32Le mouvement de mythologisation propre aux religions se réalise par projection et objectivation. Dès que le mythe oublie ce qu’il est lui-même originairement, c’est-à-dire un effort de la puissance imaginative et intellectuelle de l’homme pour penser son impuissance (c’est-à-dire le fait qu’il ne dispose pas fondamentalement de lui-même), « il objective l’Au-delà en en-deçà ». Ainsi, la mythologisation n’est pas seulement produite par la rêverie poétique, mais aussi bien par la rationalisation théologique et par la pratique cultuelle du « service religieux », en tant que toutes les trois font de Dieu un objet dont on peut disposer d’une manière ou d’une autre. C’est ainsi à une tentation permanente, impliquée dans la réalité et la situation humaine, que doit sans cesse résister l’effort de démythologisation, sans lequel la foi se dégrade en une religion, qui contredit sa prétention d’être relation effective à Dieu. Il y a chez ce théologien une critique radicale de toute religion en tant qu’elle est d’initiative humaine et, comme telle, toujours susceptible de rester prisonnière de l’idôlatrie.

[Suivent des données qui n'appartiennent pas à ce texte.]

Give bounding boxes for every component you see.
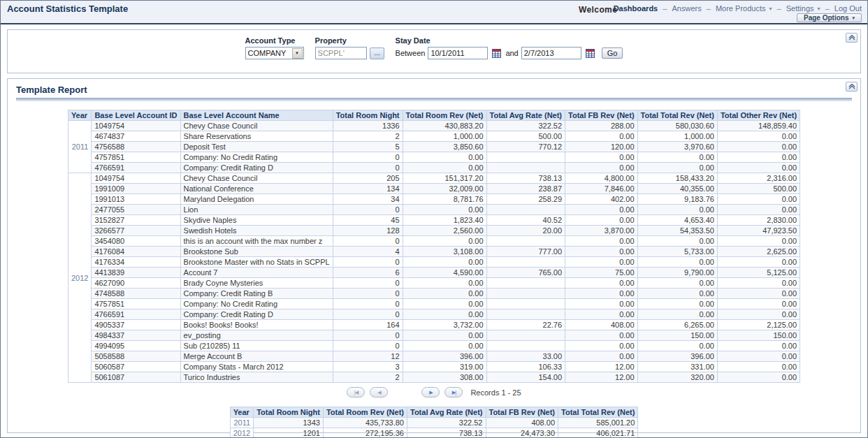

33On aperçoit comment ces points (« humanisme » utilitariste et mythologisant de la religion comme institution – nécessité de démythologisation, c’est-à-dire de l’effort pour se rapporter à Dieu comme au Tout-Autre, effort de chaque instant aussi long que l’existence et qui est ce qu’il y a de plus religieux dans la foi elle-même), peuvent être comparés avec ce que nous avons trouvé dans l’Euthyphron.
34La différence, cependant, est que, dans l’Euthyphron, l’apophatisme n’est pas exposé explicitement comme une théorie et que le concept n’en est pas formulé : le texte se contente, en réfutant toute possibilité de se rapporter à la Divinité comme à un objet particulier (de savoir, de savoir-faire, de traitement ou de commerce en général), d’indiquer qu’on peut et doit concevoir la piété comme autre chose qu’un rapport de cette espèce, ou comme un rapport à autre chose qu’à un objet de cette espèce.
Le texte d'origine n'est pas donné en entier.